[Start of section]

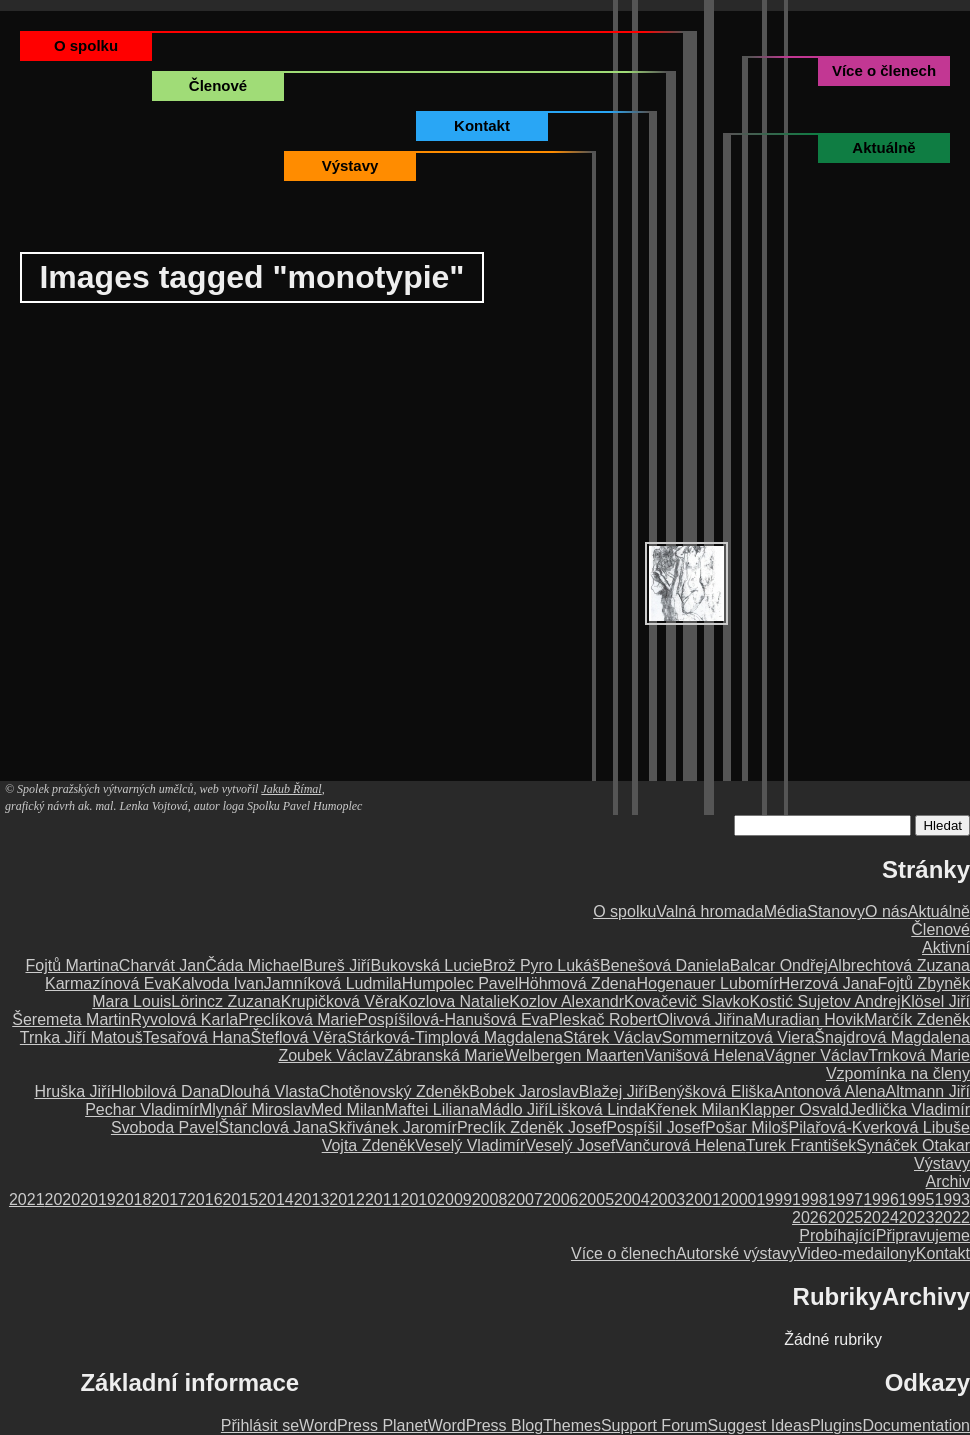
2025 (846, 1217)
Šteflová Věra (298, 1037)
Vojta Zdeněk (368, 1145)
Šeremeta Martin (71, 1019)
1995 (917, 1199)
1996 (881, 1199)
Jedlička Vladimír (909, 1109)
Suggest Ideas (759, 1425)
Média (786, 911)
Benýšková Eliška (710, 1091)
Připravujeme (923, 1235)
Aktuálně (883, 147)
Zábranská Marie (444, 1055)
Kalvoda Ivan (217, 983)
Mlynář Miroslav (255, 1109)
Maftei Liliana (432, 1109)
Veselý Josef (570, 1145)
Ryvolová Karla (185, 1019)
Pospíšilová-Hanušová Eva (452, 1019)
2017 (169, 1199)
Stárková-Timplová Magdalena (455, 1037)
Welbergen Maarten (574, 1055)
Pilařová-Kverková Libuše (879, 1127)
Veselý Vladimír (470, 1145)
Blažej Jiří (613, 1091)
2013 (312, 1199)
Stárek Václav (612, 1037)
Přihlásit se (260, 1425)
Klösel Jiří (935, 1001)
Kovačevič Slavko (686, 1001)
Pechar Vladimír (142, 1109)
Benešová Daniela (665, 965)
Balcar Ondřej (779, 965)
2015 (241, 1199)
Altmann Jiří (928, 1091)
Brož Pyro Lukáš (541, 965)
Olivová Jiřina (705, 1019)
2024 (881, 1217)
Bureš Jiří (337, 965)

[End of section]

All that is needed is the exact run of lines above from the line containing "Zábranská Marie (444, 1055)" through the line containing "Stárková-Timplová Magdalena (455, 1037)", both of them included.

[YOUR SOLUTION]
Zábranská Marie (444, 1055)
Kalvoda Ivan (217, 983)
Mlynář Miroslav (255, 1109)
Maftei Liliana (432, 1109)
Veselý Josef (570, 1145)
Ryvolová Karla (185, 1019)
Pospíšilová-Hanušová Eva (452, 1019)
2017 (169, 1199)
Stárková-Timplová Magdalena (455, 1037)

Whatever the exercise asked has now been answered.